___ RECORDS SUPPLIED ___

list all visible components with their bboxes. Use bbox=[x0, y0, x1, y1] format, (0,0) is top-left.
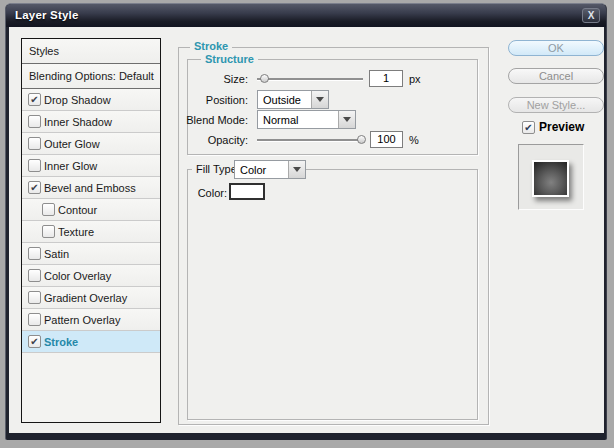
unchecked-checkbox[interactable] bbox=[28, 115, 41, 128]
sidebar-item-inner-shadow[interactable]: Inner Shadow bbox=[22, 111, 160, 133]
style-preview-thumbnail bbox=[518, 144, 584, 210]
chevron-down-icon[interactable] bbox=[338, 111, 355, 128]
opacity-slider-track[interactable] bbox=[257, 139, 363, 141]
checked-checkbox[interactable]: ✔ bbox=[28, 335, 41, 348]
sidebar-item-label: Bevel and Emboss bbox=[41, 182, 136, 194]
checked-checkbox[interactable]: ✔ bbox=[28, 93, 41, 106]
preview-option[interactable]: ✔ Preview bbox=[522, 120, 584, 134]
sidebar-item-label: Contour bbox=[55, 204, 97, 216]
position-dropdown[interactable]: Outside bbox=[257, 90, 329, 109]
new-style-button[interactable]: New Style... bbox=[508, 97, 604, 113]
cancel-button[interactable]: Cancel bbox=[508, 68, 604, 84]
unchecked-checkbox[interactable] bbox=[28, 137, 41, 150]
dialog-body: StylesBlending Options: Default✔Drop Sha… bbox=[9, 27, 604, 433]
opacity-unit-label: % bbox=[409, 134, 419, 146]
stroke-panel-legend: Stroke bbox=[190, 40, 232, 52]
sidebar-item-pattern-overlay[interactable]: Pattern Overlay bbox=[22, 309, 160, 331]
position-dropdown-value: Outside bbox=[258, 94, 311, 106]
checked-checkbox[interactable]: ✔ bbox=[28, 181, 41, 194]
size-unit-label: px bbox=[409, 73, 421, 85]
sidebar-item-inner-glow[interactable]: Inner Glow bbox=[22, 155, 160, 177]
sidebar-item-label: Blending Options: Default bbox=[29, 70, 154, 82]
sidebar-item-label: Color Overlay bbox=[41, 270, 111, 282]
fill-type-dropdown[interactable]: Color bbox=[234, 160, 306, 179]
sidebar-item-color-overlay[interactable]: Color Overlay bbox=[22, 265, 160, 287]
size-slider-track[interactable] bbox=[257, 78, 363, 80]
sidebar-item-label: Stroke bbox=[41, 336, 78, 348]
color-label: Color: bbox=[128, 187, 227, 199]
preview-label: Preview bbox=[539, 120, 584, 134]
sidebar-item-label: Pattern Overlay bbox=[41, 314, 120, 326]
opacity-slider-thumb[interactable] bbox=[357, 135, 366, 144]
sidebar-item-label: Drop Shadow bbox=[41, 94, 111, 106]
chevron-down-icon[interactable] bbox=[288, 161, 305, 178]
sidebar-item-stroke[interactable]: ✔Stroke bbox=[22, 331, 160, 353]
size-slider-thumb[interactable] bbox=[260, 74, 269, 83]
layer-style-dialog: Layer Style X StylesBlending Options: De… bbox=[5, 3, 607, 440]
sidebar-item-styles[interactable]: Styles bbox=[22, 39, 160, 64]
blend-mode-dropdown-value: Normal bbox=[258, 114, 338, 126]
opacity-label: Opacity: bbox=[149, 134, 248, 146]
stroke-color-swatch[interactable] bbox=[229, 183, 265, 200]
sidebar-item-label: Gradient Overlay bbox=[41, 292, 127, 304]
preview-swatch-image bbox=[532, 160, 569, 197]
unchecked-checkbox[interactable] bbox=[28, 313, 41, 326]
unchecked-checkbox[interactable] bbox=[42, 225, 55, 238]
sidebar-item-label: Inner Shadow bbox=[41, 116, 112, 128]
sidebar-item-contour[interactable]: Contour bbox=[22, 199, 160, 221]
window-title: Layer Style bbox=[15, 9, 79, 21]
sidebar-item-blending-options-default[interactable]: Blending Options: Default bbox=[22, 64, 160, 89]
fill-type-group bbox=[187, 169, 478, 420]
unchecked-checkbox[interactable] bbox=[28, 291, 41, 304]
position-label: Position: bbox=[149, 94, 248, 106]
unchecked-checkbox[interactable] bbox=[28, 269, 41, 282]
unchecked-checkbox[interactable] bbox=[28, 247, 41, 260]
sidebar-item-outer-glow[interactable]: Outer Glow bbox=[22, 133, 160, 155]
sidebar-item-label: Texture bbox=[55, 226, 94, 238]
sidebar-item-label: Inner Glow bbox=[41, 160, 97, 172]
size-value-field[interactable]: 1 bbox=[369, 70, 403, 87]
opacity-value-field[interactable]: 100 bbox=[370, 131, 403, 148]
blend-mode-label: Blend Mode: bbox=[149, 114, 248, 126]
structure-legend: Structure bbox=[201, 53, 258, 65]
sidebar-item-label: Outer Glow bbox=[41, 138, 100, 150]
unchecked-checkbox[interactable] bbox=[42, 203, 55, 216]
sidebar-item-satin[interactable]: Satin bbox=[22, 243, 160, 265]
title-bar[interactable]: Layer Style X bbox=[6, 4, 606, 27]
size-label: Size: bbox=[149, 73, 248, 85]
preview-checkbox[interactable]: ✔ bbox=[522, 121, 535, 134]
sidebar-item-label: Satin bbox=[41, 248, 69, 260]
sidebar-item-texture[interactable]: Texture bbox=[22, 221, 160, 243]
sidebar-item-label: Styles bbox=[29, 45, 59, 57]
styles-list: StylesBlending Options: Default✔Drop Sha… bbox=[21, 38, 161, 423]
desktop-background: Layer Style X StylesBlending Options: De… bbox=[0, 0, 614, 448]
sidebar-item-gradient-overlay[interactable]: Gradient Overlay bbox=[22, 287, 160, 309]
chevron-down-icon[interactable] bbox=[311, 91, 328, 108]
close-icon[interactable]: X bbox=[582, 8, 600, 23]
fill-type-dropdown-value: Color bbox=[235, 164, 288, 176]
ok-button[interactable]: OK bbox=[508, 40, 604, 56]
sidebar-item-drop-shadow[interactable]: ✔Drop Shadow bbox=[22, 89, 160, 111]
unchecked-checkbox[interactable] bbox=[28, 159, 41, 172]
blend-mode-dropdown[interactable]: Normal bbox=[257, 110, 356, 129]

___

Across all lines of the data above, count those that contain the word "mode", giving the number without further comment.

### ANSWER BELOW
3